Siapakah sebenarnja Raden Saleh, perupa dengan karja jang berdjudul Boschbrand (kebakaran hutan) sempat menimbulkan keheranan karena telah didjual setjara tidak menguntungkan oleh para tjutju Ratu Juliana? Aneh djuga kalau pelukis jang terkenal dan banjak dipudji di pentas internasional dengan karja2 jang sekarang bernilai sampai djutaan dolar, djustru bukan nama jang dikenal pada setiap rumah tangga Belanda. Kembali meningkatnja penghargaan terhadap karja2 Raden Saleh terdjadi berkat djasa pengamat seni Prantjis dan terutama Djerman jang begitu fanatik memudjanja. Mereka berhasil mengorbitkan Raden Saleh pada pentas internasional sebagai salah satu seniman besar abad 19, tanpa setjuilpun keterlibatan Belanda. Itu djelas djanggal.

Masalahnja, Raden Saleh berasal dari bumi Hindia Belanda dan mendapat penghargaan sebagai perupa serta dukungan keuangan tiga radja Belanda, masing2 Willem I, Willem II dan Willem III. Jang kedua memberikan penghargaan (dalam Orde Eikenkroon) dan jang terachir bahkan mengangkatnja mendjadi Schilder des Konings, pelukis radja/istana. Karena penghormatan ini setjara teratur sang pelukis menghadiahkan karja2nja kepada keluarga keradjaan. Kemudian karja2 itu dengan bangga dipindjamkan oleh para sri baginda pada pelbagai museum dan pameran di luar negeri. Apa jang terdjadi dengan kebanggaan itu dan apa pula jang terdjadi dengan Raden Saleh sendiri?

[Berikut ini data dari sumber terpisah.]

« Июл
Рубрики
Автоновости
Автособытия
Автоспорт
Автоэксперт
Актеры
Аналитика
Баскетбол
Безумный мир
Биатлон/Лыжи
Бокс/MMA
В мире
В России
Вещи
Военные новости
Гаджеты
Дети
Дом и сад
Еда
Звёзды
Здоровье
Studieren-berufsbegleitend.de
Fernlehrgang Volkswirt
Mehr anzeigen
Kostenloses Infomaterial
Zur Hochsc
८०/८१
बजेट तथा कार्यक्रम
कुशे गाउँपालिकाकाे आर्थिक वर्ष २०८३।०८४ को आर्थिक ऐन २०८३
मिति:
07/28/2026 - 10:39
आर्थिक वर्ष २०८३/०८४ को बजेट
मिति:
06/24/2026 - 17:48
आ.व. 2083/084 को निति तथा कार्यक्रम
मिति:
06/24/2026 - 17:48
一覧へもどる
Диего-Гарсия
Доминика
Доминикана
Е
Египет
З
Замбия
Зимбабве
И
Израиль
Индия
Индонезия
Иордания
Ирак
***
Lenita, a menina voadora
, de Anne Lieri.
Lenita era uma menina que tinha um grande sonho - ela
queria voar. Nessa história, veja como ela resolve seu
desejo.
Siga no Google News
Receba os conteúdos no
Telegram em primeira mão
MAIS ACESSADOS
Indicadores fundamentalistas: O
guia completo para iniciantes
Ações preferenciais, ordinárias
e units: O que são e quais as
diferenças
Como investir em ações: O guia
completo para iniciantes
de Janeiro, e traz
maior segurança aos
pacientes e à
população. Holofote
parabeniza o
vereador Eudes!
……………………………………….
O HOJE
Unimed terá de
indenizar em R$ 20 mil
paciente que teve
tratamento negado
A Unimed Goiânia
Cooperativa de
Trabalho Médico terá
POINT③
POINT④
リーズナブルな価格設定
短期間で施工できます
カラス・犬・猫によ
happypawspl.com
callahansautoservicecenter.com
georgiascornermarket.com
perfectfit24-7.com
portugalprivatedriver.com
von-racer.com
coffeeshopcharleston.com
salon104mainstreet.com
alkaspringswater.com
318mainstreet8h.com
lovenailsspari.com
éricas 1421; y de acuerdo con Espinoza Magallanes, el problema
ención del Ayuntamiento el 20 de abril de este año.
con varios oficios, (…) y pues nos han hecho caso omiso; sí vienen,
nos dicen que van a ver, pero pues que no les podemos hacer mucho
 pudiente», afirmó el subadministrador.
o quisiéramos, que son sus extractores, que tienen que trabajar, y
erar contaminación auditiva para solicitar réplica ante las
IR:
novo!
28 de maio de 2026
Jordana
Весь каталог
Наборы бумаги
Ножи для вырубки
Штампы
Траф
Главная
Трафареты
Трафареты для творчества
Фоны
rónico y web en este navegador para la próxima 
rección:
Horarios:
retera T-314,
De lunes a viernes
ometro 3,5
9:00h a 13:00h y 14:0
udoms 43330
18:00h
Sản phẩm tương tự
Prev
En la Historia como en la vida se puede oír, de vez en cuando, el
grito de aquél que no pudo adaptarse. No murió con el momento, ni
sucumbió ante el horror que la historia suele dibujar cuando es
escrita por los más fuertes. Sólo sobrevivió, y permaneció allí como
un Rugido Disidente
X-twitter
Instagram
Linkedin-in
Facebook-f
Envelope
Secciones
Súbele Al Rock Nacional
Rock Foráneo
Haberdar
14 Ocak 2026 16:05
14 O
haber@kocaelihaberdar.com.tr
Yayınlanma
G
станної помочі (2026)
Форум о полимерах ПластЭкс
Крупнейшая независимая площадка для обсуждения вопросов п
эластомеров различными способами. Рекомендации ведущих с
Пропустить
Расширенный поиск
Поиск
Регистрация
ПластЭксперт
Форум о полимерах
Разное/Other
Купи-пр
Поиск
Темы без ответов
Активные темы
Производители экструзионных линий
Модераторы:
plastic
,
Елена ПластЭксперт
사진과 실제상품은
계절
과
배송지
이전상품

Lahir sekitar 1810 dalam keluarga bangsawan Djawa Arab jang suka memberontak, dia ditemukan setjara tidak sengadja pada usia muda oleh pelukis Belgia A. Payen. Seniman ini merupakan anggota sekelompok penggambar dan perupa jang bertugas melukis flora dan fauna Djawa, atas pesanan penguasa kolonial. Waktu itu Raden Saleh Sarief Bustaman sedang indekos pada residen Robert van der Capellen, di sana dia bertemu Payen dan karena bakatnja diizinkan ikut Payen sebagai muridnja. Gubernur djenderal Godert van der Capellen —didjuluki radja muda Hindia dan saudara Robert— dibuat kagum oleh bakat seni Raden Saleh. Dia turun tangan sendiri supaja tjalon perupa ini bisa memperdalam bakat seninja di Eropa, tatkala mentjapai 18 tahun. Godert van der Capellen jang berperangai menarik sangat terpesona pada Hindia, sehingga tatkala kembali ke Belanda ia membawa seorang gadis Papua ketjil sebagai ‘kenang2an wilajah Timur’.
***
Setjara resmi Raden Saleh berangkat ke Nederland sebagai djurutulis kantor inspektur departemen keuangan, dan beberapa bulan kemudian dia akan kembali dalam kedudukan serupa. Tetapi dia memutuskan menetap lebih lama lagi, karena menurutnja ketrampilan melukisnja masih belum memadai, dan djuga karena dia ingin beladjar mentjetak dengan batu. Berkat bantuan keluarga di Hindia, achirnja itu berhasil djuga. Lebih dari itu, Raden Saleh djuga berkenalan dengan perupa Cornelis Kruseman jang kemudian mengangkatnja sebagai murid.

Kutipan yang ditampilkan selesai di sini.